Wave 3: Jul 1982- Dec 1999

Why I counted this wave as wave 3? Well, the answer is that wave 3 has the strongest and rapid move within the sequence. Now we established a sequence of 5 wave pattern and the correction pattern as a guide line to work with, it"s time to take a look at wave 3.

1st Wave i:

Wave one began from Jun 1982 to Aug 1987. As I mentioned in prior part, O point is the point that every financial news and data reflecting pessimism about the market. Now we can look for our first 5 waves to count the first sub wave (wave i) of bigger wave 3. From Nov 1982 to Aug 1987 we have our first rebound from the depression. Unemployment rate goes down from 10.8% to 6% during that time. Inflation rate goes down from 7.1% in Jun 1982 and found its lows at 1.1% in Nov 1986 and backed to 4.3% at the end of the 1st wave in Aug 1987. Note that we are in the strongest move since the beginning of the sequence, therefore financial data is going to be in our favor and corrections would have less power during the wave 3 in this degree. It"s important to mention that wave 3 goes from 1,961 to 16,153 (inflation adjusted) that"s why I consider this wave as the wave 3 in the sequence.

2nd Wave ii:

Wave a

The 2nd wave is a correction wave. A corrective wave can be a sharp move in the opposite direction of the main trend or it could be a long sideways correction or a combination of both. From Jul 1987 first wave of correction wave 2 (wave a) started to form.
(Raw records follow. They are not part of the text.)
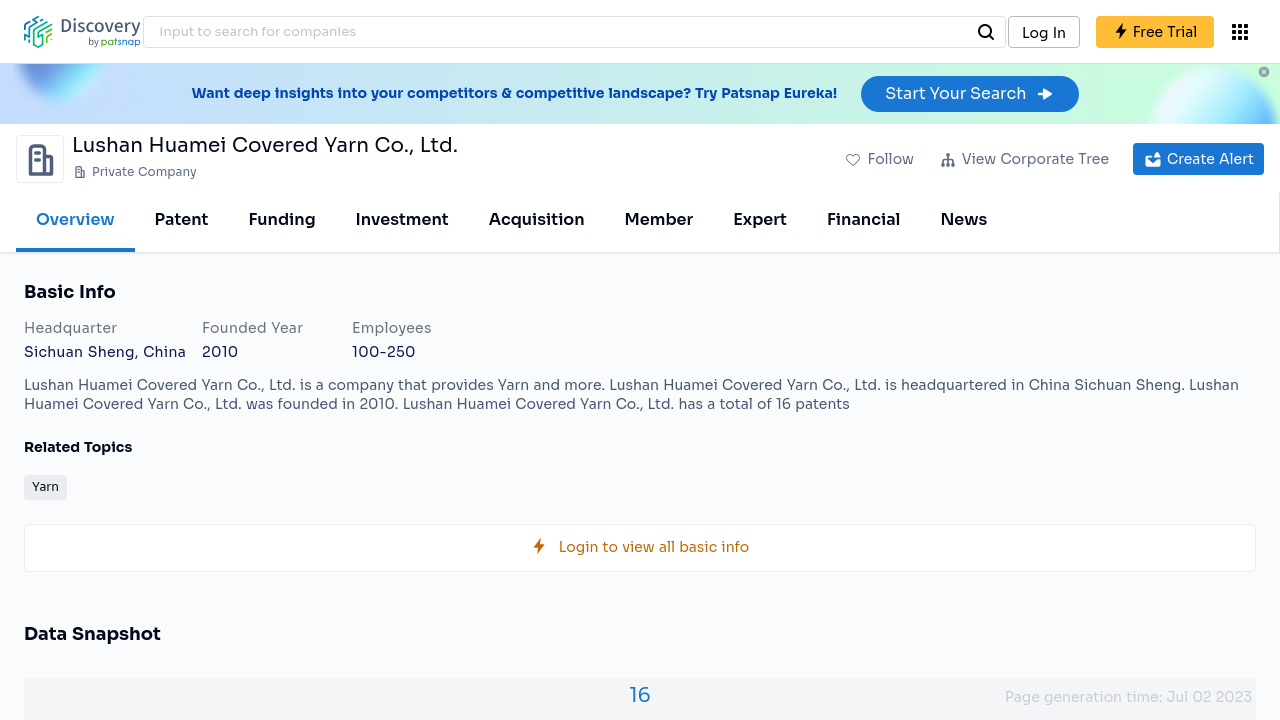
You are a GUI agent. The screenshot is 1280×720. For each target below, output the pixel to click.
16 (640, 695)
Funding (281, 219)
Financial (863, 219)
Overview (75, 219)
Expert (760, 219)
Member (659, 219)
Wave (a) is a sharp move against the main trend which followed by stock market crash, "Black Monday". Market crash began in Oct 19th, 1987. It started from Hong Kong which eventually came to Europe and US.

Wave b

After sharp move of the first correction wave, it"s time for wave (b) of corrective waves to unfold against the recent trend, in three wave. From Nov 1987 to Aug 1989 wave (b) let the market heal from the shock that wave (a) caused.

Wave c

The last wave of the correction waves began after wave (b) ended in Aug 1989. Wave (c) completed within the brief recession occurred from Jun 1990 to Feb 1991. With completion of last corrective wave, 2nd wave (ii) is done and we are ready for the 3rd wave (iii) within the wave 3 to unfold. This short recession made the base ready for the most powerful wave in the sequence.